Work instruction.
Transcribe every entry word for word, but skip the images.

Saved data entries:
☆ ☆ ☆ ☆

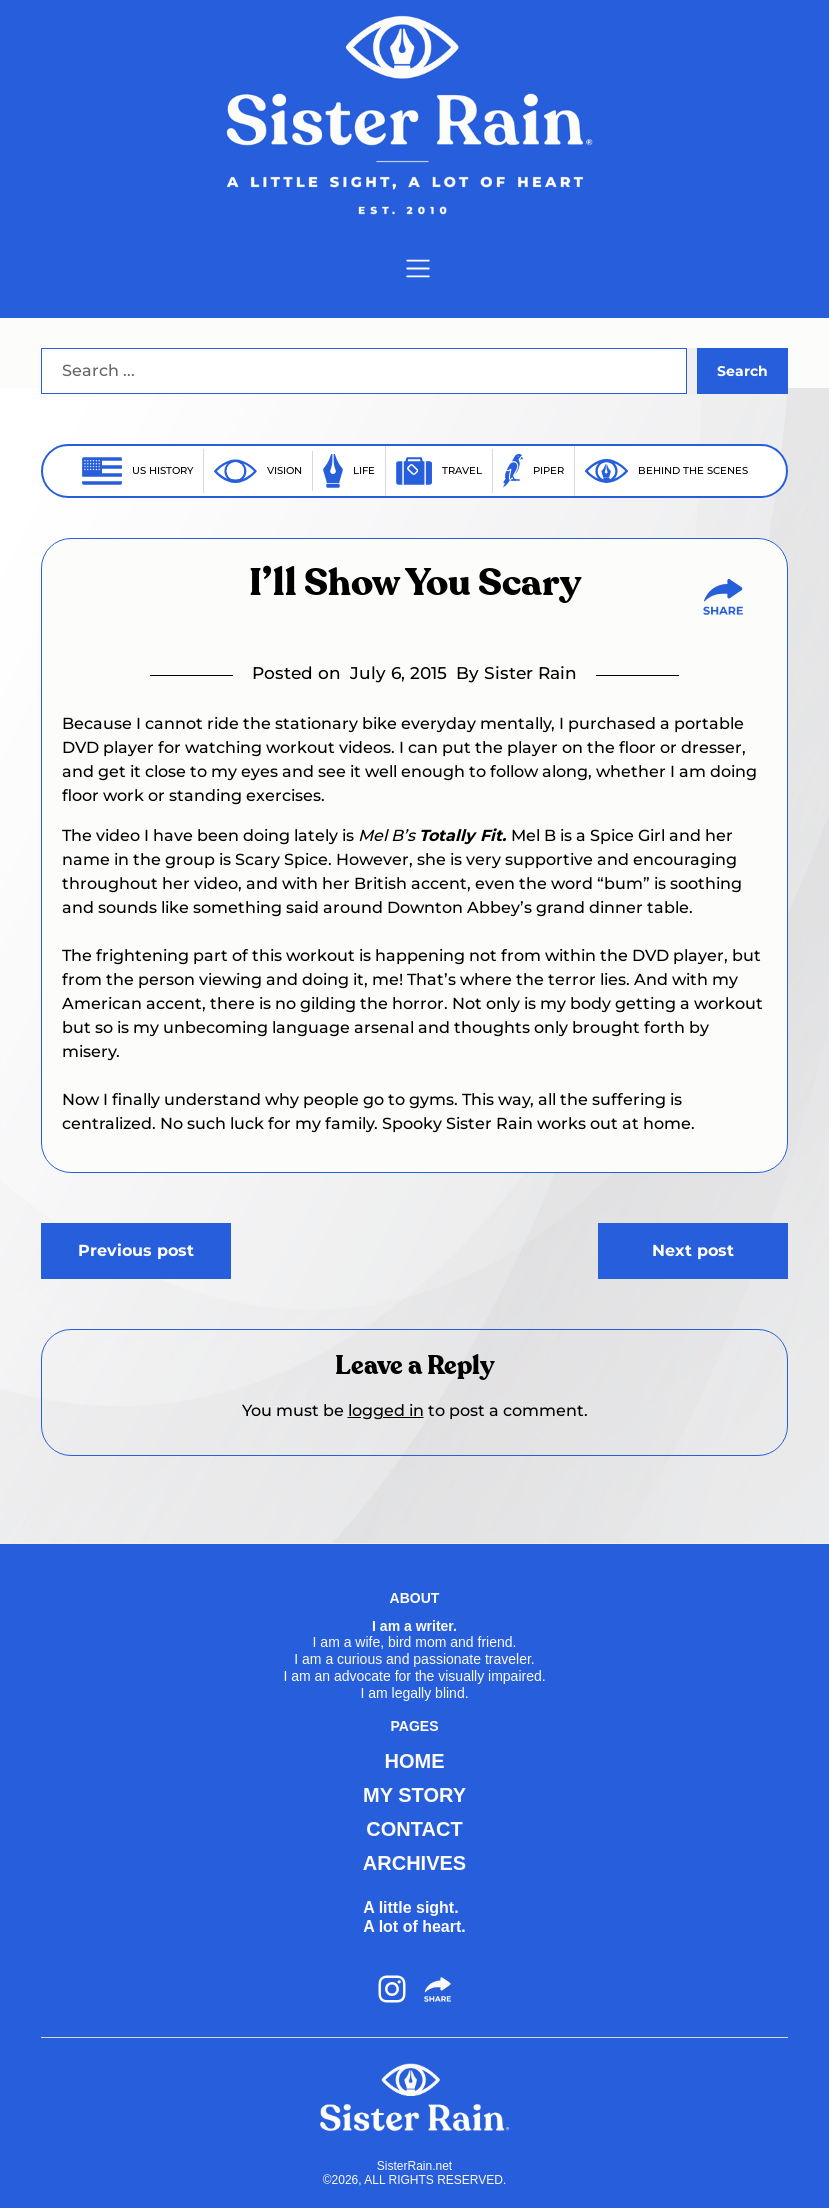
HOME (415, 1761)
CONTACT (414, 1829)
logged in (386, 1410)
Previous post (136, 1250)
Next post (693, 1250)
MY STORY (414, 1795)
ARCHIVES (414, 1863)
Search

☆ ☆ ☆ ☆

Task solution.
HOME (415, 1761)
CONTACT (414, 1829)
logged in (386, 1410)
Previous post (136, 1250)
Next post (693, 1250)
MY STORY (414, 1795)
ARCHIVES (414, 1863)
Search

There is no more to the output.